Print the records below exactly, with no pictures.

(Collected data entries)
○ ○ ○ ○
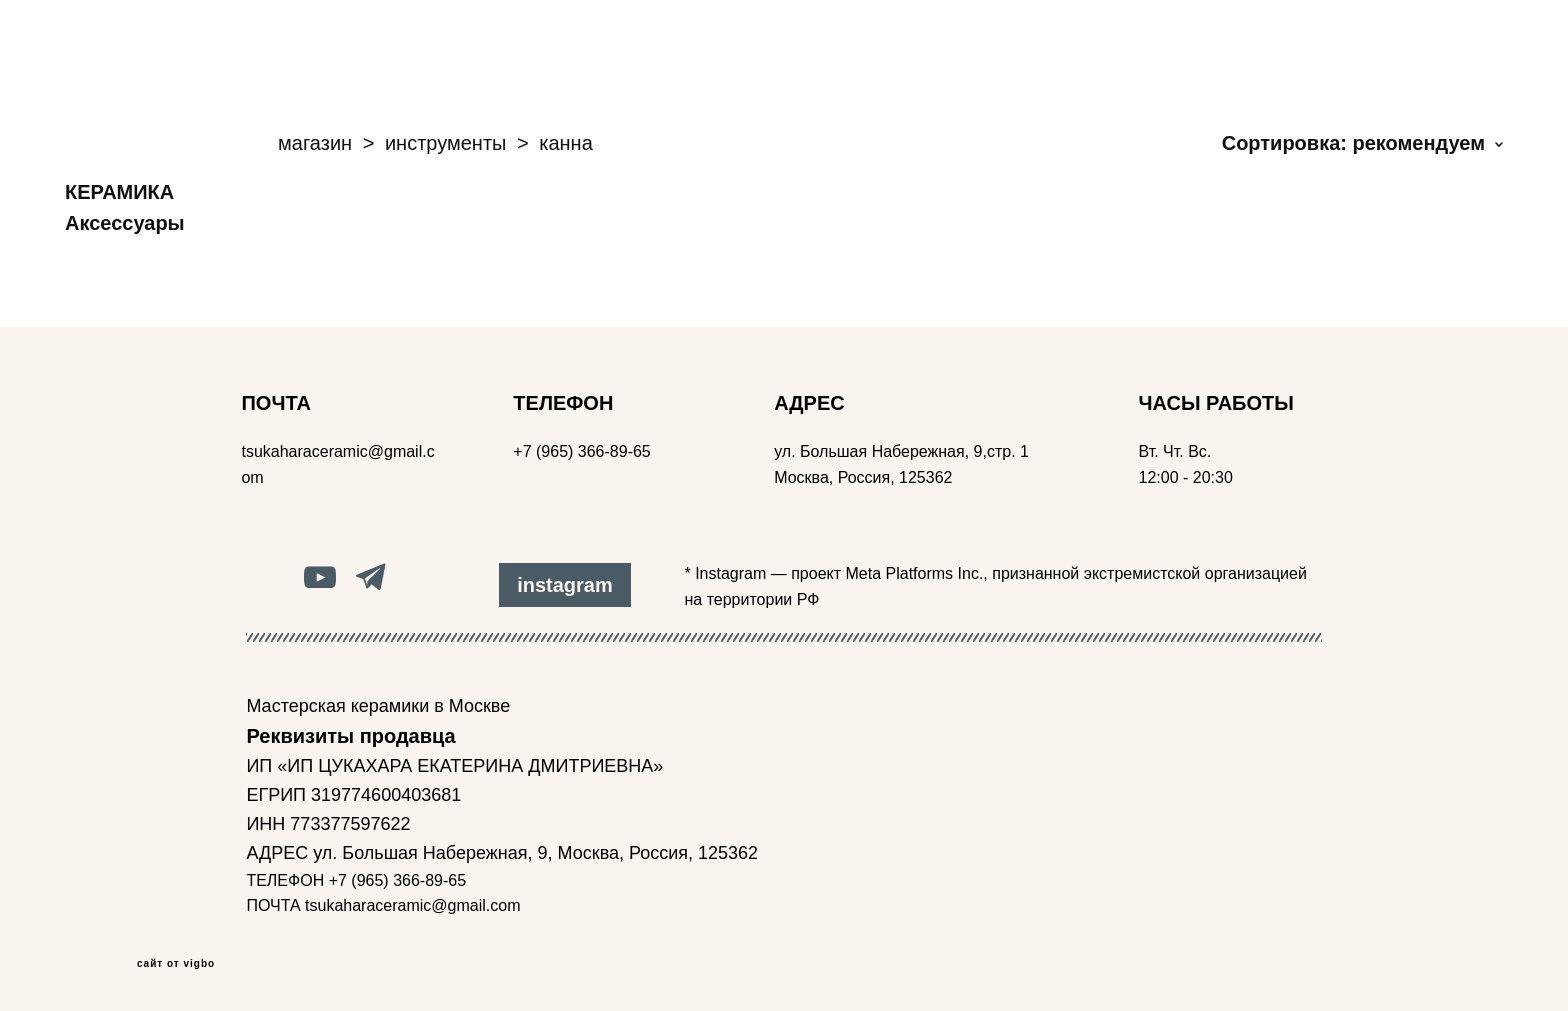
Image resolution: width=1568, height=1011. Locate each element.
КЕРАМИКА (119, 192)
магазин (315, 143)
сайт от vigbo (176, 964)
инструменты (446, 143)
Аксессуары (125, 223)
○ ○ ○ ○
#### Response to this exercise:
Image resolution: width=1568, height=1011. Locate each element.
КЕРАМИКА (119, 192)
магазин (315, 143)
сайт от vigbo (176, 964)
инструменты (446, 143)
Аксессуары (125, 223)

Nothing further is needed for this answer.